Council Member Lisa Gillmor – generally perceived as the principal target of October’s push poll – questioned whether this was truly urgent.

“This came to us last week as somewhat an emergency item,” she said. “I’m not sure it’s an emergency. All of a sudden that [charter change] trumped the lobbying ordinance. It looks bad. What is the charter review committee going to do? I think we should have a study session so we can find out what the public wants. That’s the next step and we should give direction to the charter review [committee]. We can’t just throw together a committee and have one or two council members define it.”

Caserta was on the side of urgency.

One of the reasons for the trust problem in politics was a lack of “responsiveness in our elected officials,” Caserta said. And a key part of that was “how we elect our City Council. I’m 40 years old and I’m the youngest person on this Council. We are not representative. Four of us are retired. I was elected last year with only 40 percent of the vote. We need officials who are elected by 50 percent-plus-one.

“The way we work is the way we worked 40, 50 years ago,” he continued.
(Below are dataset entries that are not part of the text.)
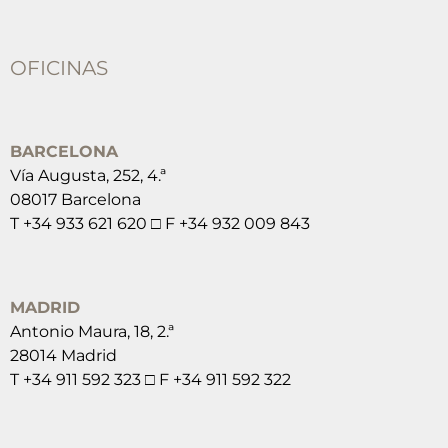
OFICINAS
BARCELONA
Vía Augusta, 252, 4.ª
08017 Barcelona
T +34 933 621 620 □ F +34 932 009 843
MADRID
Antonio Maura, 18, 2.ª
28014 Madrid
T +34 911 592 323 □ F +34 911 592 322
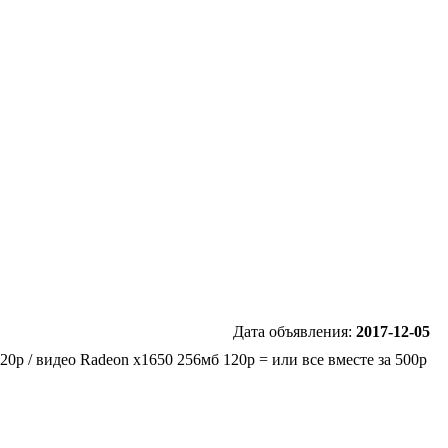
Дата объявления:
2017-12-05
20p / видео Radeon x1650 256мб 120р = или все вместе за 500р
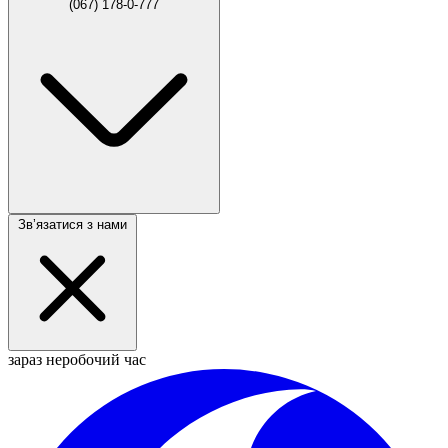
(067) 178-0-777
Звʼязатися з нами
зараз неробочий час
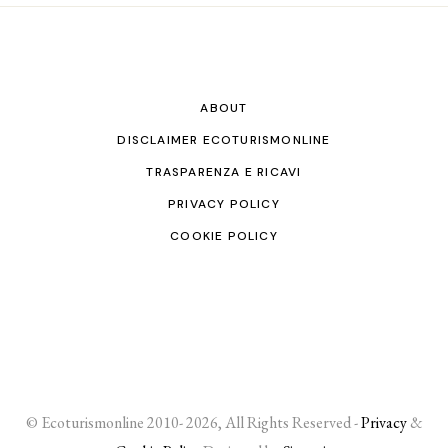
ABOUT
DISCLAIMER ECOTURISMONLINE
TRASPARENZA E RICAVI
PRIVACY POLICY
COOKIE POLICY
© Ecoturismonline 2010- 2026, All Rights Reserved -
Privacy
&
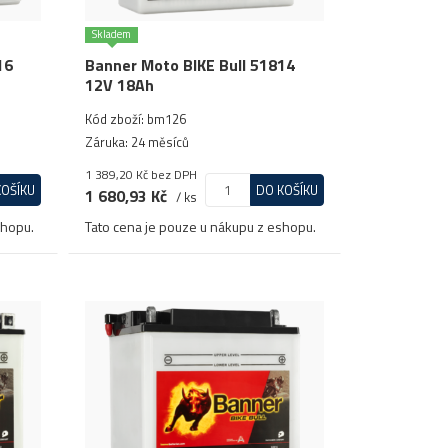
Skladem
16
Banner Moto BIKE Bull 51814
12V 18Ah
Kód zboží: bm126
Záruka: 24 měsíců
1 389,20 Kč
bez DPH
KOŠÍKU
DO KOŠÍKU
1 680,93 Kč
/ ks
shopu.
Tato cena je pouze u nákupu z eshopu.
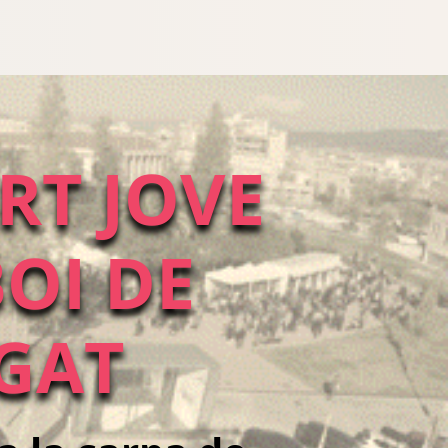
RT JOVE
OI DE
GAT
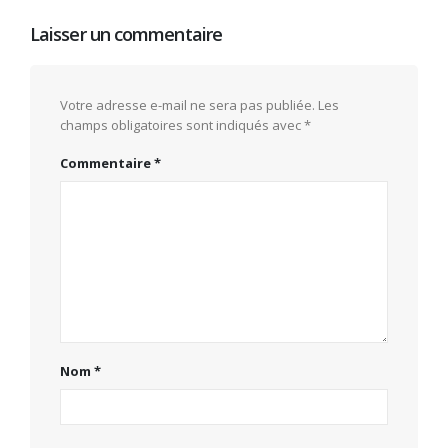
Laisser un commentaire
Votre adresse e-mail ne sera pas publiée.
Les
champs obligatoires sont indiqués avec
*
Commentaire
*
Nom
*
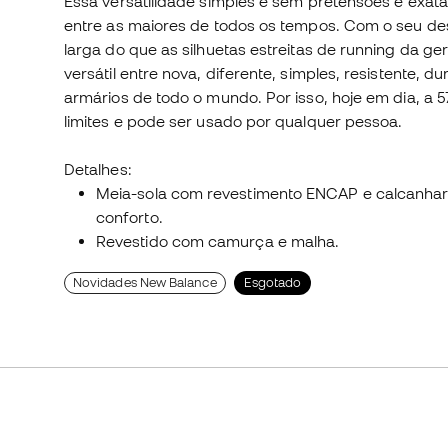
Essa versatilidade simples e sem pretensões é exata
entre as maiores de todos os tempos. Com o seu des
larga do que as silhuetas estreitas de running da ge
versátil entre nova, diferente, simples, resistente, 
armários de todo o mundo. Por isso, hoje em dia, a 
limites e pode ser usado por qualquer pessoa.
Detalhes:
Meia-sola com revestimento ENCAP e calcanha
conforto.
Revestido com camurça e malha.
Novidades New Balance
Esgotado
But it won’t work now. This is a product of what is frustrating and bubbling up in our community.”

After saying that he wasn’t one “to drop” on Scott Herhold, or to dish on social media about closed session discussions, Caserta said, “I’m not indicting any of us. What I am asking is for our community to come together. It would not be good for me, politically, to go to district elections, but I’m not here to do what’s good for me,” he said with a concluding warning. “We are going to be sued before Nov.2016.”

O’Neill is the one member of the Council who has been a consistent advocate for by-district elections. “At the 2011 charter review, we looked at alternative election means. There was not support for district elections. Only myself and one other person voted for district elections.” She also raised the question of what the process would be for creating election districts and the length of time required – it sometimes takes as much as a year. So no change would be unlikely to go into effect before 2018.

Recent Santa Clara University graduate and resident Jordan Nunes made the case for districts.

“How are people supposed to find the courage to run against people who have served for decades? I recently graduated from Santa Clara University and I have hopes of running for City Council. With the rules we have now, this would be impossible. The system we have now is unfair to recent immigrants, minorities and young people. We need a system that represents people living in different parts of Santa Clara. Santa Clara is changing – the system needs to change with it. ”

Regardless of the fairness of Santa Clara’s election system, some doubt whether districts would advance good government. “San Jose has district elections,” wrote resident Robert Fitch in an email to the City. “It does not seem to have resulted in an improved council.” Last month San Jose’s Ethics Commission launched an investigation into 40 Council Members and candidates – including Mayor Sam Liccardo – for campaign finance reporting violations.